Police pay close attention to the videos posted on YouTube, owned by Google, and in the first six months of the year, asked Google to remove some videos law enforcement found offensive for various reasons.
The information is part of Google's "Transparency Report," done twice a year, in which Google shares basic information about requests from government agencies and courts in countries around the world seeking to remove content from Google, or asking it to turn over user data.
In the U.S., Google said the "number of content removal requests we received increased by 70 percent," and the number of user data requests increased by 29 percent, from January to June of this year, compared to the previous reporting period of July to December 2010.
"We received a request from a local law enforcement agency to remove YouTube videos of police brutality, which we did not remove," Google said in its report.
During the most recent six-month period in the U.S., Google said it had 5,950 government requests for "disclosure of user data from Google accounts or services." The search giant fully or "partially" complied with 93 percent of those requests.

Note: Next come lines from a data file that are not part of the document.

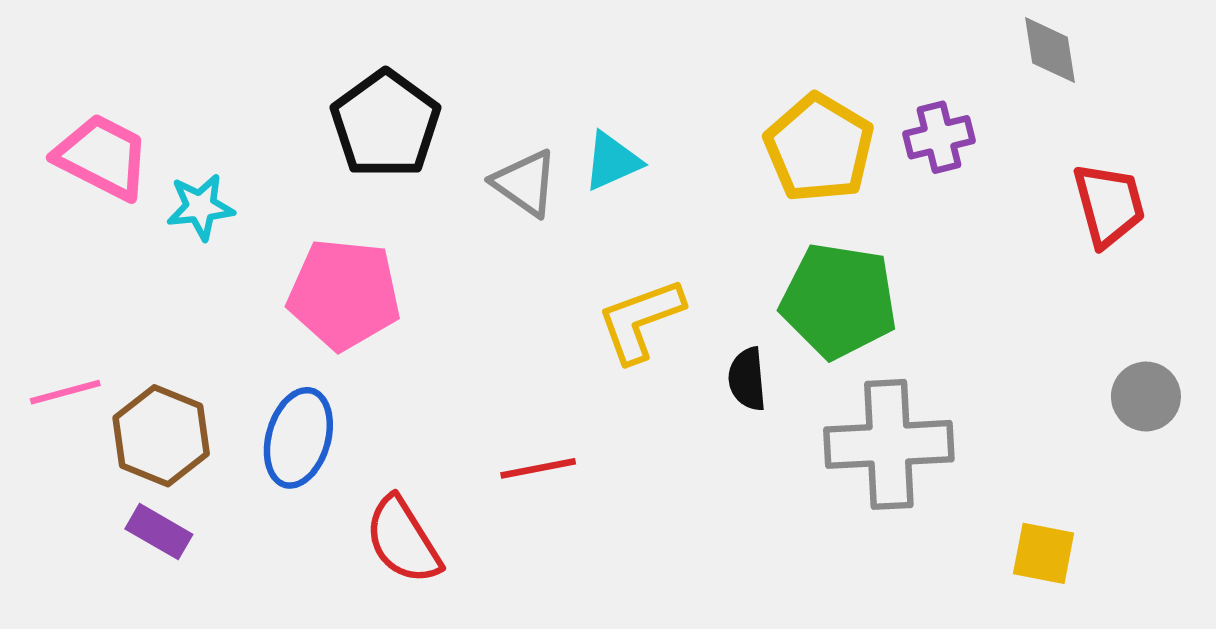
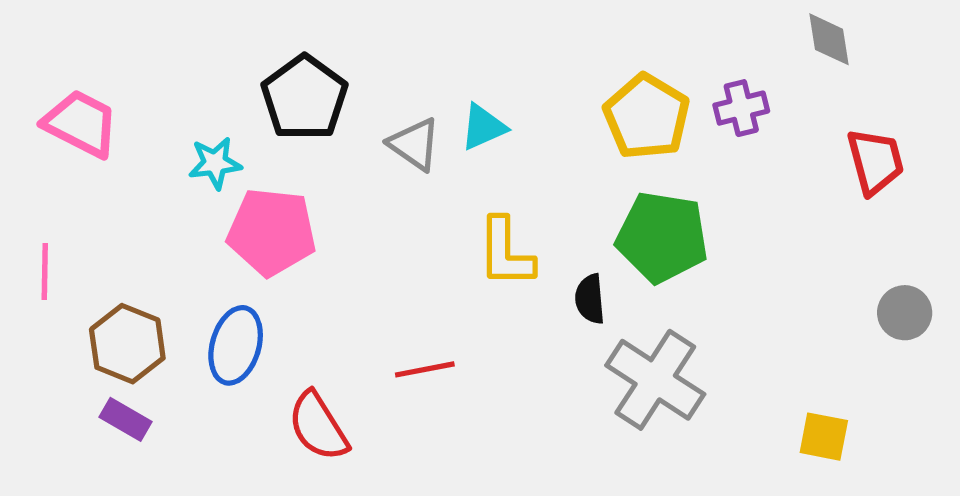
cyan star: (200, 207) -> (215, 163), moved
yellow L-shape: (640, 320) -> (506, 253), turned -70
pink line: (65, 392) -> (45, 271), moved, turned -74
gray cross: (889, 444) -> (655, 380), moved, turned 36

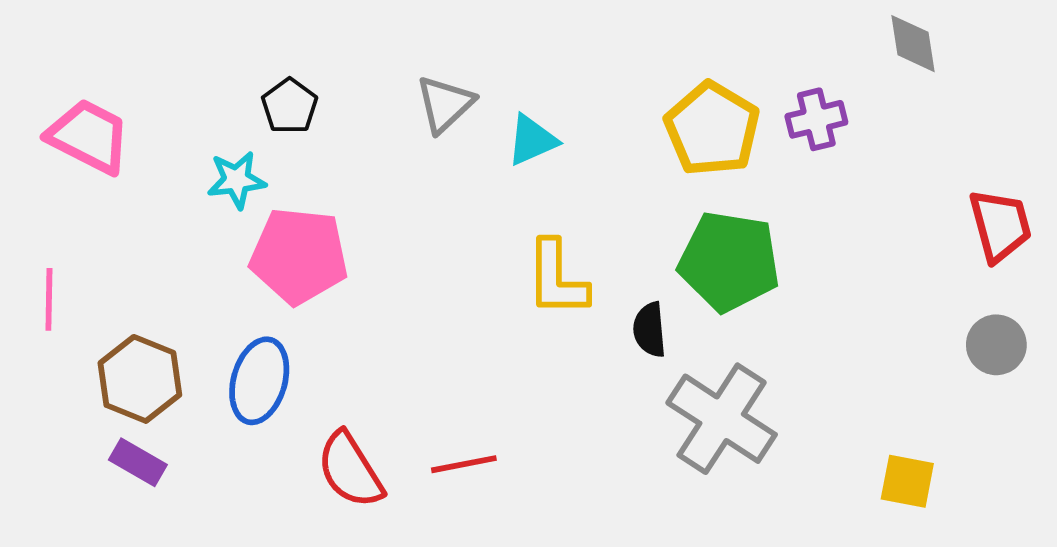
black pentagon: (304, 98) -> (290, 106), moved, size x0.6
gray triangle: (414, 144) -> (445, 104), moved, turned 42
red trapezoid: (875, 161) -> (1000, 225), moved
red line: (425, 369) -> (464, 464), moved

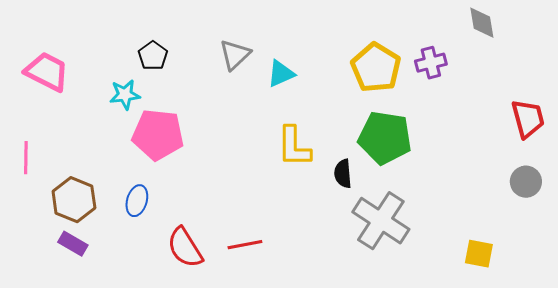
blue ellipse: (259, 381) -> (137, 201), size x0.7

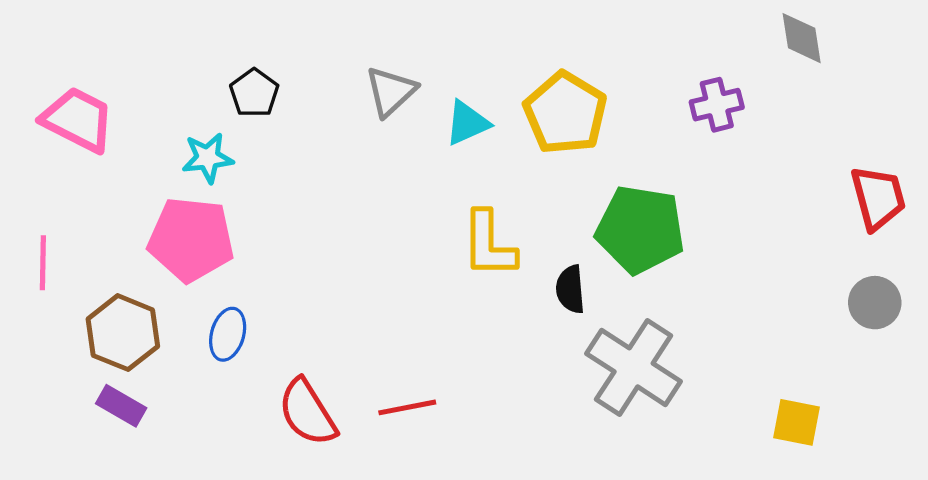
yellow pentagon: (376, 68) -> (565, 113), moved
pink pentagon: (158, 135) -> (191, 239), moved

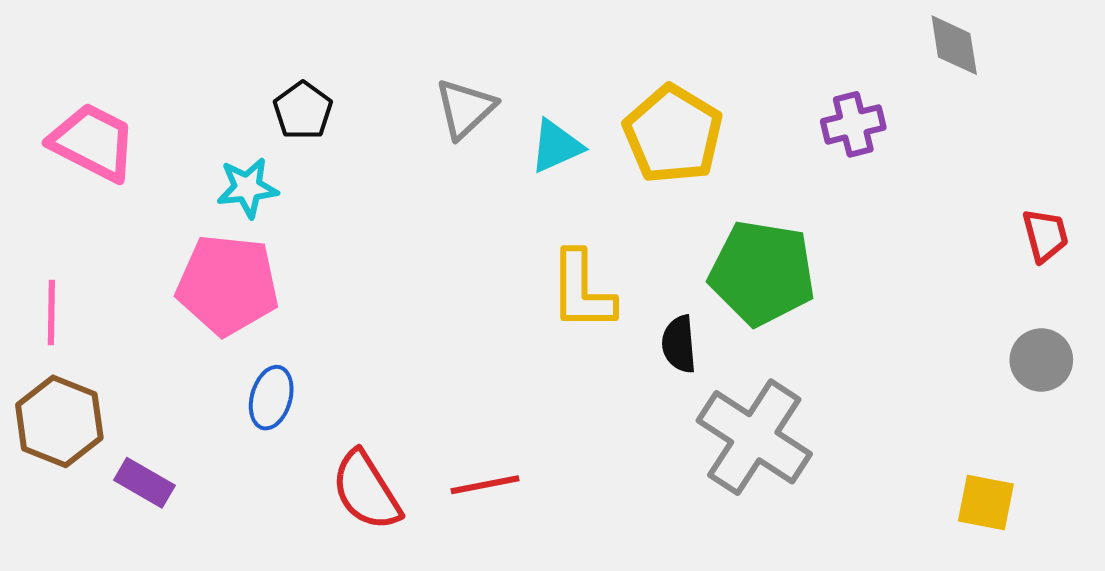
red trapezoid: (878, 198) -> (1045, 235), size x0.7
brown hexagon: (123, 333) -> (59, 421), moved
yellow square: (797, 422) -> (986, 503), moved

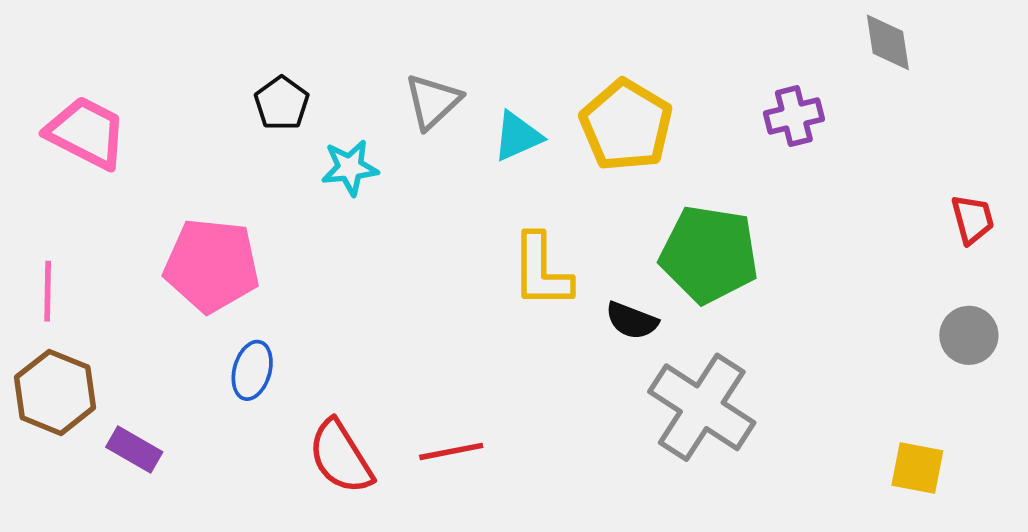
cyan star: (247, 188) -> (350, 168), moved
black semicircle: (679, 344) -> (632, 321), turned -64

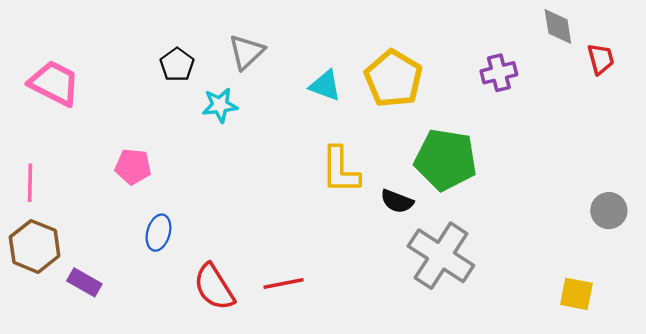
gray triangle: (433, 101) -> (246, 52), moved
cyan triangle: (518, 136) -> (325, 86), turned 44
red trapezoid: (973, 219) -> (601, 59), moved
pink pentagon: (212, 265) -> (133, 167), size x0.6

"The number of requests we receive for user account information as part of criminal investigations has increased year after year," Google said in its report. "The increase isn’t surprising, since each year we offer more products and services, and we have a larger number of users."
In China, often Google's nemesis, YouTube was inaccessible during the reporting period, and the government made three requests to remove "a total of 121 items from our services," Google said.
We removed ads that violated our AdWords policies in response to two of those requests, but did not comply otherwise. We have withheld details about one request because we have reason to believe that the Chinese government has prohibited us from full disclosure.
We received requests from state and local law enforcement agencies to remove YouTube videos that displayed protests against social leaders or used offensive language in reference to religious leaders. We declined the majority of these requests and only locally restricted videos that appeared to violate local laws prohibiting speech that could incite enmity between communities. In addition, we received a request from a local law enforcement agency to remove 236 communities and profiles from orkut that were critical of a local politician. We did not comply with this request, since the content did not violate our Community Standards or local law.
We received two requests from the Ministry of Information, Communication and Technology in Thailand to remove 225 YouTube videos for allegedly insulting the monarchy in violation of Thailand's lèse-majesté law. We restricted Thai users from accessing 90 percent of the videos.
Google's Transparency Report is a fascinating, and sometimes frightening, reflection of governments' digital mindsets.
"We hope this tool will shine some light on the appropriate scope and authority of government requests to obtain user data around the globe," says Google.